WORK INSTRUCTION: Could you reproduce the lines below from the one with "safely. Modern composite" through the one with "storytelling. Visitors should"? Keep both ends and add nothing.
-=-=-
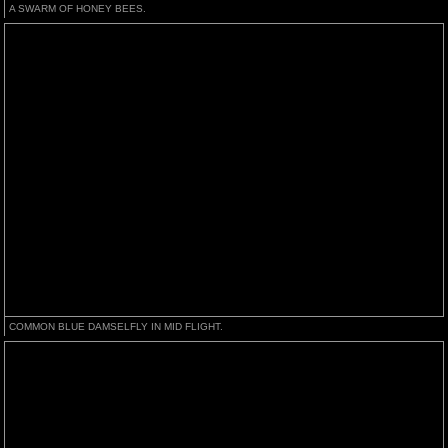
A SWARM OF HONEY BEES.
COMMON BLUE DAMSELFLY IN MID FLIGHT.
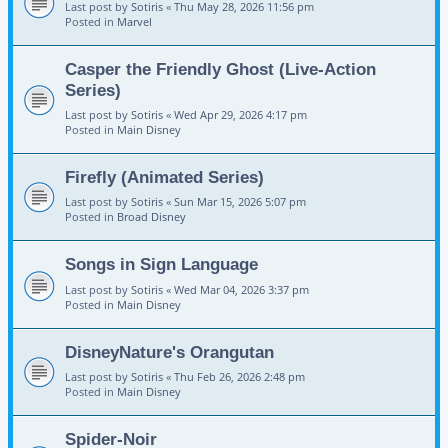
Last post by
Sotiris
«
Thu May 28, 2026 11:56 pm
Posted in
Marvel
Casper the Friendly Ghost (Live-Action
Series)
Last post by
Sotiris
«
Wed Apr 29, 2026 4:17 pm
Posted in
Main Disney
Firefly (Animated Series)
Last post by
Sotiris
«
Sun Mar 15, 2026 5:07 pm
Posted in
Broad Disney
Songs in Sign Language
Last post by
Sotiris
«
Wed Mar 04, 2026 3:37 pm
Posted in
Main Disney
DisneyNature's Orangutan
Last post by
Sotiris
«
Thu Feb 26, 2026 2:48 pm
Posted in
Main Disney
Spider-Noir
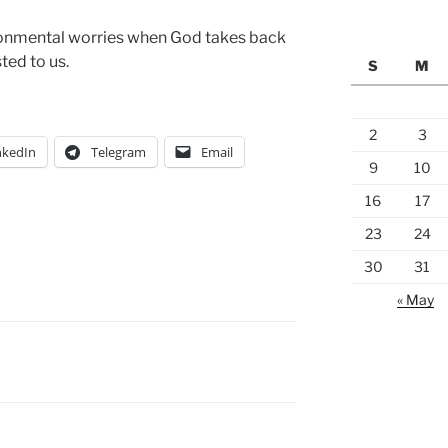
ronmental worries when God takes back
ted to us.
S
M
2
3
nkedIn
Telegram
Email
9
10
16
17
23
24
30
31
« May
-=-=-
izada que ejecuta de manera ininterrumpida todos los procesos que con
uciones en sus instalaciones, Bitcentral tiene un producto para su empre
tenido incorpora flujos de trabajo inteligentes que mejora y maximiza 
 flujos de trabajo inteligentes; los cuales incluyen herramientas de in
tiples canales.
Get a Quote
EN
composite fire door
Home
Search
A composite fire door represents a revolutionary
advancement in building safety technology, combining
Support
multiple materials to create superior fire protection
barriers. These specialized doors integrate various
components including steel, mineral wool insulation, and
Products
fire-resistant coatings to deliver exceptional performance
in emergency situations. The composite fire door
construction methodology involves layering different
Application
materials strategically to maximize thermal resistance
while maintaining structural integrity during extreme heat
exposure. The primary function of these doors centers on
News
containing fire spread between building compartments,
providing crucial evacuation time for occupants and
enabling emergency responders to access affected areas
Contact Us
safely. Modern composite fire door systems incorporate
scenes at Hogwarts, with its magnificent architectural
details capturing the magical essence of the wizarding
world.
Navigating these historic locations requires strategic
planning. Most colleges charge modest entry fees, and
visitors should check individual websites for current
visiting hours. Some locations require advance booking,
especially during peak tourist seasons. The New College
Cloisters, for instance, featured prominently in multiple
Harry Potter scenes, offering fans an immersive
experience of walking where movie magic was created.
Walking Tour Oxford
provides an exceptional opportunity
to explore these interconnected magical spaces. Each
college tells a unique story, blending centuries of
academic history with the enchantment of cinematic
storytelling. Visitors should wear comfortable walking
-=-=-
TASK SOLUTION:
safely. Modern composite fire door systems incorporate
scenes at Hogwarts, with its magnificent architectural
details capturing the magical essence of the wizarding
world.
Navigating these historic locations requires strategic
planning. Most colleges charge modest entry fees, and
visitors should check individual websites for current
visiting hours. Some locations require advance booking,
especially during peak tourist seasons. The New College
Cloisters, for instance, featured prominently in multiple
Harry Potter scenes, offering fans an immersive
experience of walking where movie magic was created.
Walking Tour Oxford
provides an exceptional opportunity
to explore these interconnected magical spaces. Each
college tells a unique story, blending centuries of
academic history with the enchantment of cinematic
storytelling. Visitors should wear comfortable walking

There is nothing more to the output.